Nowadays I normally use `python venv/bin/<some-executable>`, or `conda run -n <some-env> <some-executable>`, or packaged it in a Singularity container. And even though I hear a lot of good things about uv, given that my job uses public money for research, we try to use open source and standards as much as possible. My understanding is that uv is still backed by a company, and at least when I checked it some time ago (in peps discussions & GH issues) they were no implementing the PEPs that I needed -- even if they did, we would probably still stay with simple pip/setuptools to avoid having to use research budget to update our build if the company ever changed its business model (e.g. what anaconda did some months/year? ago).

Digressing: the Singularity container is useful for research & HPC too, as it creates a single archive, which is faster to load on distributed filesystems like the two I work on (GPFS & LustreFS) instead of loading many small files over network.

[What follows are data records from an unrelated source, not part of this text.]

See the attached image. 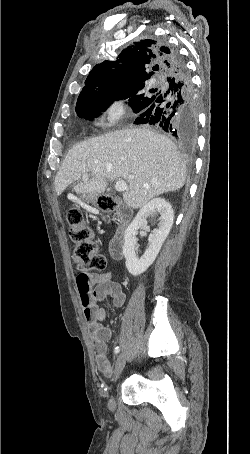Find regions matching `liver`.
<instances>
[{
	"instance_id": "obj_1",
	"label": "liver",
	"mask_w": 250,
	"mask_h": 454,
	"mask_svg": "<svg viewBox=\"0 0 250 454\" xmlns=\"http://www.w3.org/2000/svg\"><path fill=\"white\" fill-rule=\"evenodd\" d=\"M87 172L91 179L79 182ZM117 179L128 184L122 195L126 205L138 209L156 196L182 188L186 166L166 136L144 128L123 129L74 145L54 184L57 195L69 186L79 194H100L107 180Z\"/></svg>"
}]
</instances>
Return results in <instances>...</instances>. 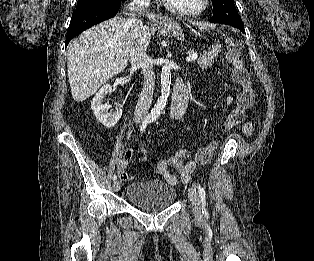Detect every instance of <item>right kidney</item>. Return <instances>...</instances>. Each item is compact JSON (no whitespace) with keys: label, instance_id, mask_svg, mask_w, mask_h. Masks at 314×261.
<instances>
[{"label":"right kidney","instance_id":"1","mask_svg":"<svg viewBox=\"0 0 314 261\" xmlns=\"http://www.w3.org/2000/svg\"><path fill=\"white\" fill-rule=\"evenodd\" d=\"M111 92V85L106 84L98 91V93L94 96L91 102V108L94 112L95 117L107 128L115 126L122 116L121 105L118 104L119 107L116 109L115 112H112L109 111V104L102 103L105 96Z\"/></svg>","mask_w":314,"mask_h":261}]
</instances>
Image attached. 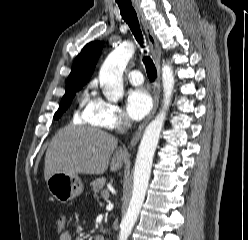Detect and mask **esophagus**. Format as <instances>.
<instances>
[{"mask_svg":"<svg viewBox=\"0 0 248 240\" xmlns=\"http://www.w3.org/2000/svg\"><path fill=\"white\" fill-rule=\"evenodd\" d=\"M134 8H135L140 20H141V23L143 25V28L146 32V35H147V38L149 41L150 50H151V53L154 57L155 64H156L157 78H156V82L154 84V90H153V109H152L151 113L149 114V116L147 117V119L136 130V132H135V134H134V136L130 142V148H133L137 144V142L141 138L142 132H143L146 124L149 122V120L155 114L157 107H158L159 95H160V90H161V85H160L161 48H160V45H159V43H158V41H157L153 31H152V28H151L148 20L146 19L141 7L135 3Z\"/></svg>","mask_w":248,"mask_h":240,"instance_id":"1","label":"esophagus"}]
</instances>
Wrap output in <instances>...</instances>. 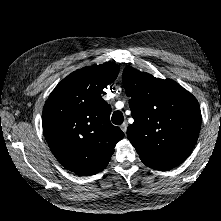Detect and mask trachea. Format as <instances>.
<instances>
[{"label":"trachea","mask_w":221,"mask_h":221,"mask_svg":"<svg viewBox=\"0 0 221 221\" xmlns=\"http://www.w3.org/2000/svg\"><path fill=\"white\" fill-rule=\"evenodd\" d=\"M124 121L123 113L121 111H115L112 115V123L120 125Z\"/></svg>","instance_id":"1"}]
</instances>
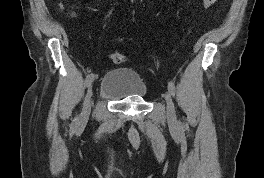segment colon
Segmentation results:
<instances>
[{
    "mask_svg": "<svg viewBox=\"0 0 264 178\" xmlns=\"http://www.w3.org/2000/svg\"><path fill=\"white\" fill-rule=\"evenodd\" d=\"M207 0H202L203 4L206 2ZM110 59L113 63L115 64H120L122 62L125 61L126 57L122 54V53H119V52H115V53H112L110 55Z\"/></svg>",
    "mask_w": 264,
    "mask_h": 178,
    "instance_id": "5ec220e1",
    "label": "colon"
}]
</instances>
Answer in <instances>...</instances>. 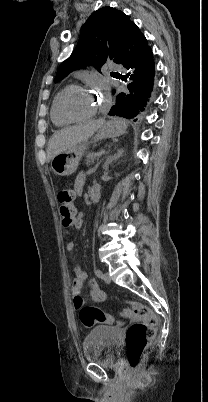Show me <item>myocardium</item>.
<instances>
[{"label": "myocardium", "mask_w": 208, "mask_h": 402, "mask_svg": "<svg viewBox=\"0 0 208 402\" xmlns=\"http://www.w3.org/2000/svg\"><path fill=\"white\" fill-rule=\"evenodd\" d=\"M86 87L83 85H71L68 86L61 94L60 100H59V106H60V110L63 113L64 116H66L67 118L71 119V120H78V121H83V120H87L90 119L91 117H93L98 110L100 109L101 105L103 102H106L107 100L105 98L100 99L99 103L97 106H95L90 112L88 113H74L71 110H69L66 100L67 97L70 93L76 91V90H85Z\"/></svg>", "instance_id": "obj_1"}]
</instances>
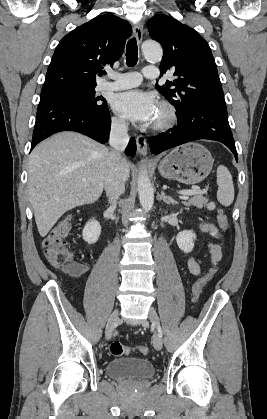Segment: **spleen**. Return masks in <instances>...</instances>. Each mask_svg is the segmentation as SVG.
I'll list each match as a JSON object with an SVG mask.
<instances>
[{"label":"spleen","instance_id":"1","mask_svg":"<svg viewBox=\"0 0 267 419\" xmlns=\"http://www.w3.org/2000/svg\"><path fill=\"white\" fill-rule=\"evenodd\" d=\"M217 200L223 206H229L234 200V186L232 176L227 167L220 165L217 168Z\"/></svg>","mask_w":267,"mask_h":419}]
</instances>
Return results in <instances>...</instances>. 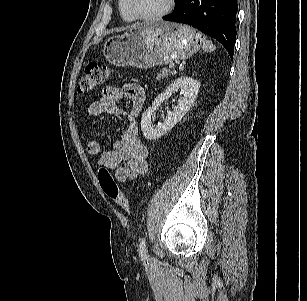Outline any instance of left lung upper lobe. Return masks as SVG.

arcanemachiner|8 months ago

Create a virtual environment:

python3 -m venv venv

Activate the virtual environment:

source venv/bin/activate

Deactivate the virtual environment:

deactivate

linsomniac|8 months ago

I've been a python dev for nearly 3 decades and feel that uv is removing a lot of the rough edges around dependency management. So maybe "problem" is the wrong word; I've been able to solve dependency management issues usually without too much trouble, I have also spent a significant amount of time dealing with them. For close to a decade I was managing other peoples Python environments on production systems, and that was a big mess, especially with trying to ensure that they stayed updated and secure.

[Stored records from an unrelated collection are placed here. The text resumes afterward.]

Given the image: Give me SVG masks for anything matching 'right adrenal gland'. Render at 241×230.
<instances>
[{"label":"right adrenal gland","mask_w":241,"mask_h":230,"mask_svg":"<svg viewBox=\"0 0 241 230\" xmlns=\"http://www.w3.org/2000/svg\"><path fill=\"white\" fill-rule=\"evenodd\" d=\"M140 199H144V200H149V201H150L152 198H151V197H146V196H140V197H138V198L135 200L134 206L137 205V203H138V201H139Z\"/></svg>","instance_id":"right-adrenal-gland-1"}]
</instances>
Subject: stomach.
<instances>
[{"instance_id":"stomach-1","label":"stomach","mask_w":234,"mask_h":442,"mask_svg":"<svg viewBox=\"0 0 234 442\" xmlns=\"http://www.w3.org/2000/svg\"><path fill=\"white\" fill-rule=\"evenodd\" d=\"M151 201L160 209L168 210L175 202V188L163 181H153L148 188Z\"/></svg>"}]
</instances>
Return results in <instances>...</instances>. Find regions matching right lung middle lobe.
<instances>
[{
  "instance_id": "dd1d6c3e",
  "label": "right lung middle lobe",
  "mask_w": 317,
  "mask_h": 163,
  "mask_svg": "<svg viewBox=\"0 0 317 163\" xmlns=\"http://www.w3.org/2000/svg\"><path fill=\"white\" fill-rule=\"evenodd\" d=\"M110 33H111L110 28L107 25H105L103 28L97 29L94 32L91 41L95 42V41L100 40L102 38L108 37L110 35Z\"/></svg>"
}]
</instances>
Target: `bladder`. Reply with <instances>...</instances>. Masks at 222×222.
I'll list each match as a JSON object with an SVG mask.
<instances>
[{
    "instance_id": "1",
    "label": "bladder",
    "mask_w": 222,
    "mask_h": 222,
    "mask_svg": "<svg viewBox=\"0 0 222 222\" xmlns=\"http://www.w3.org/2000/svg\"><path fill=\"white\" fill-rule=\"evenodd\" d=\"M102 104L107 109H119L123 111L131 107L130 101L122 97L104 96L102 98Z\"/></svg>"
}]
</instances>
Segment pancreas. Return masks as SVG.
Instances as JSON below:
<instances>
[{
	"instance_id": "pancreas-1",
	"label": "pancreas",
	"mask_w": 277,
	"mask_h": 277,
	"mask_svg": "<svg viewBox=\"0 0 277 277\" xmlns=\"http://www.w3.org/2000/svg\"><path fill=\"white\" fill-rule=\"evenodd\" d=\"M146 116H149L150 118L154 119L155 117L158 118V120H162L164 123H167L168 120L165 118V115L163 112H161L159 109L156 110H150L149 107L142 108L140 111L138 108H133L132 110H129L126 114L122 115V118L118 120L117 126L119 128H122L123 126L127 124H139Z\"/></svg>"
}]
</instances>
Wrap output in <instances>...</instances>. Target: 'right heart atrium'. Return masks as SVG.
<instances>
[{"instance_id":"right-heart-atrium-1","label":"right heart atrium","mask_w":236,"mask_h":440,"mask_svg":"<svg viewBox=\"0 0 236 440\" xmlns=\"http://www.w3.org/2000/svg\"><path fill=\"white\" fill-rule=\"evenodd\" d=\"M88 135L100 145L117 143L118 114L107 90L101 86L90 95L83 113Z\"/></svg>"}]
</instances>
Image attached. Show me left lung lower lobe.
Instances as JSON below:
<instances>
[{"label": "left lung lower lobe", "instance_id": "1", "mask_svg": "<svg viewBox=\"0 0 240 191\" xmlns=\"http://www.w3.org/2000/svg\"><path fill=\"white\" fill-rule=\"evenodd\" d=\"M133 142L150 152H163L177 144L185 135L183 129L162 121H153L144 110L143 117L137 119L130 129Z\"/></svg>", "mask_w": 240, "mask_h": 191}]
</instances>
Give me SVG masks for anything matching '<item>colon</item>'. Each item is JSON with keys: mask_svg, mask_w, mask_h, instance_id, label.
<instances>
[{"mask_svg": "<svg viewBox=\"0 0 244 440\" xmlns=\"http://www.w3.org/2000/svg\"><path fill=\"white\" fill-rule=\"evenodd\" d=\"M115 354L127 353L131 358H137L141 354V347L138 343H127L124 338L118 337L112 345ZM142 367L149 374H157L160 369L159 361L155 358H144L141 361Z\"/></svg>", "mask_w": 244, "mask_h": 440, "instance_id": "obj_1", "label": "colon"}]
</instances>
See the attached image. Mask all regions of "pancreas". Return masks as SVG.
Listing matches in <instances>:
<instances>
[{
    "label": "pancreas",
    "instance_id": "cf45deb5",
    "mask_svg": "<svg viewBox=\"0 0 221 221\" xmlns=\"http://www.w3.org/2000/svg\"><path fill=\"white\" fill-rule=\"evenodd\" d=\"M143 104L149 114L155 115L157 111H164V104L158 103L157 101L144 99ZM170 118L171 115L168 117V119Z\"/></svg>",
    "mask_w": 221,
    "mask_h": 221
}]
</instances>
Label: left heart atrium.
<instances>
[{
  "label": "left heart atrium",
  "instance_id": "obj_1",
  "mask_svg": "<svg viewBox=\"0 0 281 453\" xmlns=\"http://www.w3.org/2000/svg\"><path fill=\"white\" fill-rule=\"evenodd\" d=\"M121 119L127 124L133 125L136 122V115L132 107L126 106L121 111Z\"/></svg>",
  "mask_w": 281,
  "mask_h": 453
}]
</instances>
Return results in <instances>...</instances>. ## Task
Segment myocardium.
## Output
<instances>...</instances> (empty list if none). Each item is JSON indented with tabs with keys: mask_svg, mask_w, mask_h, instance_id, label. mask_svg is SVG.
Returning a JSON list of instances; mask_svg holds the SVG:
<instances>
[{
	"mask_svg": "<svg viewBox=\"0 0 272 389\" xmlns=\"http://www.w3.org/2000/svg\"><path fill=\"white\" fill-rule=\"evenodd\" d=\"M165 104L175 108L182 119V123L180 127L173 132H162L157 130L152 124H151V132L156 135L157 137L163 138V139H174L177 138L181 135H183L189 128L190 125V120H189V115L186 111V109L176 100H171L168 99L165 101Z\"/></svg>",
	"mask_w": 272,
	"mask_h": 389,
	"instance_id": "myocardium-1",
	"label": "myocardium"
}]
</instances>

If you don't see what the fuss is about, I'm happy for you. Sounds like you're living in a fairly isolated environment. But I can assure you that uv is worth a lot of fussing about, it's making a lot of our lives a lot easier.

mmcnl|8 months ago

Virtual environments alone are not enough. They don't guarantee deterministic builds. What do you do to ensure that your production environment runs the same code as your local dev environment? How do you solve that problem without dependency managers like uv or poetry?

bjornasm|8 months ago

So if you have a big project that is 4 years old and you are going to run it in a new .venv, what do you do?